When the invading Ethiopians quickly enjoyed unexpected success, Centcom's plan became elegantly simple: Let the blitzkrieging Ethiopian army drive the CIC, along with its foreign fighters and Al Qaeda operatives, south out of Mogadishu and toward the Kenyan border, where Kenyan troops would help trap them on the coast. "We begged the Kenyans to get to the border as fast as possible," the Centcom source says, "because the targets were so confused, they were running around like chickens with their heads cut off."
"We could have solved all of East Africa in less than eight weeks," says the Centcom source, who was involved in the planning. Central Command was extremely wary of being portrayed in the media as Ethiopia's puppet master. In fact, its senior leaders wanted to keep America's participation entirely secret. The goal was for Ethiopia to get all the credit, further bolstering America's controversial but burgeoning military ties with Meles Zenawi's increasingly authoritarian regime. Proud Kenya, still visibly nervous from the 1998 embassy bombing, would have been happy with a very quiet thank-you.
It was a good plan. And it was leaked to the press almost as soon as it started.
Those involved in the Central Command operation suspected two sources: 1) somebody in the Office of the Secretary of Defense who couldn't wait to trumpet their success to bitter personal rivals in the State Department, or 2) a dime dropper from our embassy in Kenya who simply couldn't stand the notion that the Pentagon had once again suckered State into a secret war.
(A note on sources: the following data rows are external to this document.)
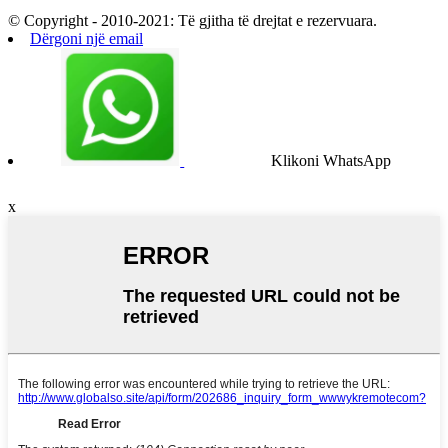
© Copyright - 2010-2021: Të gjitha të drejtat e rezervuara.
Dërgoni një email
Klikoni WhatsApp
x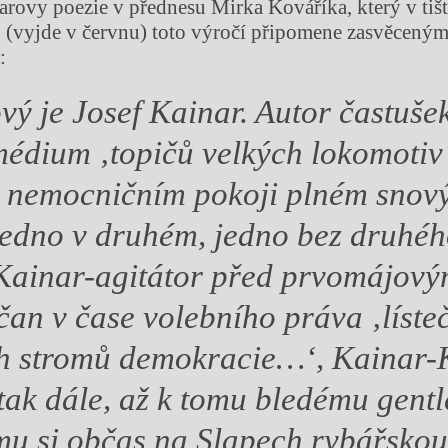
narovy poezie v přednesu Mirka Kováříka, který v tišt
(vyjde v červnu) toto výročí připomene zasvěcený
:
vý je Josef Kainar. Autor častušek
édium ‚topičů velkých lokomotiv‘
 nemocničním pokoji plném snový
edno v druhém, jedno bez druhéh
 Kainar-agitátor před prvomájov
an v čase volebního práva ‚líste
h stromů demokracie…‘, Kainar-K
tak dále, až k tomu bledému gent
ímu si občas na Slapech rybářsko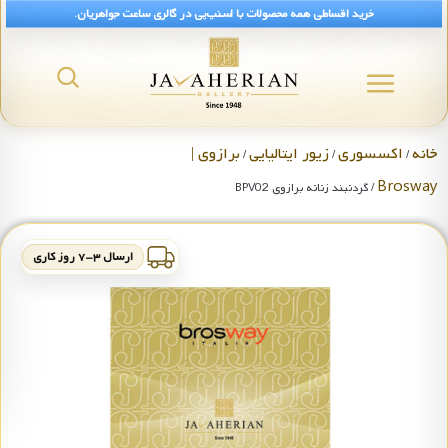
خرید اقساطی همه محصولات با اسنپ‌پی در گالری ساعت جواهریان.
خانه
اکسسوری
زیور ایتالیایی
برازوی |
/
/
/
Brosway
/ گردنبند زنانه برازوی BPV02
ارسال ۳-۷ روز کاری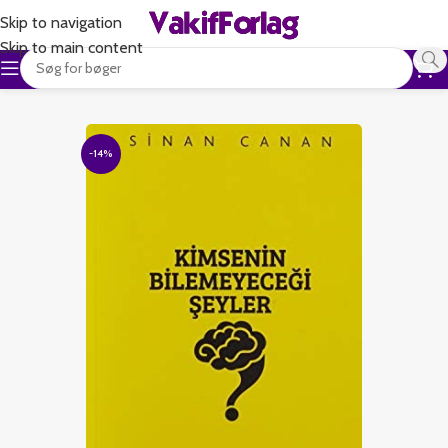
Skip to navigation
Skip to main content
-14%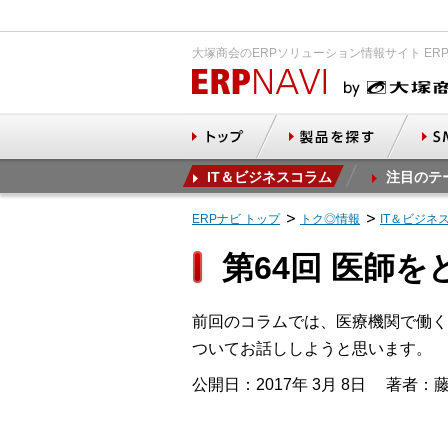
大塚商会のERPソリューション情報サイト ER
IT＆ビジネスコラム
注目のテ
ERPナビ トップ
トク◎情報
IT＆ビジネ
第64回 医師
前回のコラムでは、医療機関で働く
ついてお話ししようと思います。
公開日：2017年 3月 8日
著者：藤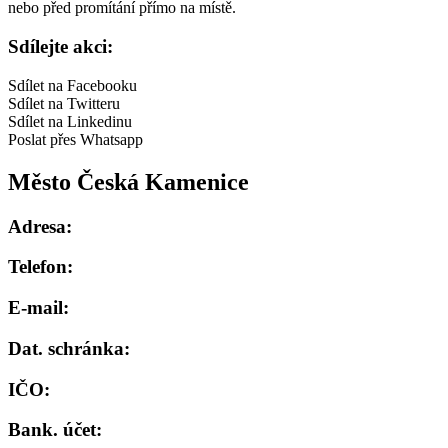
nebo před promítání přímo na místě.
Sdílejte akci:
Sdílet na Facebooku
Sdílet na Twitteru
Sdílet na Linkedinu
Poslat přes Whatsapp
Město Česká Kamenice
Adresa:
Telefon:
E-mail:
Dat. schránka:
IČO:
Bank. účet: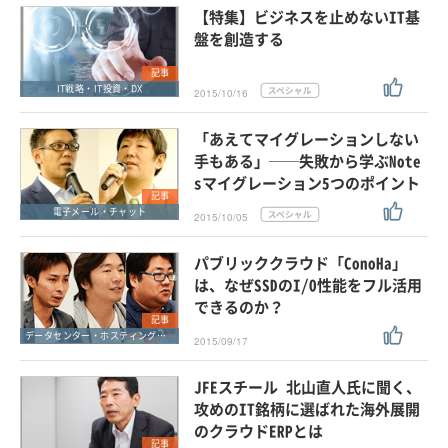
【特集】ビジネスを止めないIT基
盤を創造する
記事
IT戦略・IT投資・DX
2015/10/16
「あえてマイグレーションしない
手もある」──失敗から学ぶNote
sマイグレーション5つのポイント
記事
電子メール・チャット
2015/10/05
パブリッククラウド「ConoHa」
は、なぜSSDのI/O性能をフル活用
できるのか？
記事
データセンター・ホスティングサービス
2015/09/17
JFEスチール 北山直人氏に聞く、
攻めのIT銘柄に選ばれた海外展開
のクラウドERPとは
記事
He tells the story of a primary school deep in the Muslim village of Bargoni where all the girls would drop out once they hit puberty. In Africa, the impulse would be to think: AIDS, birth control, clerics bearing down. But it was something far more prosaic. When I had first arrived inside the wire at Camp Lemonier, I'd seen a portable toilet labeled "Muslim female." The girls at the school were forced to quit at puberty because strict Islamic practice says that males and females can't share the same bathroom once girls come of age. McKnight and his crew offered a simple fix: HOA would build the school a bathroom just for girls.
The impact was immediate. For the first time, girls stayed in school, parents were happy, mullahs were satisfied, local leaders immensely gratified. Word got around: "The Americans did this!" McKnight's eyes well up as he remembers.
Kinetics is what the military does. Iraq is a quagmire because kinetics is all we planned for. But in this new time, on this continent, the military also builds latrines for girls. That simple act might someday keep trigger pullers out of this village.
"I don't need to go back to Florida and my inner-city school," McKnight says. "I've got it all here. It feels just like home."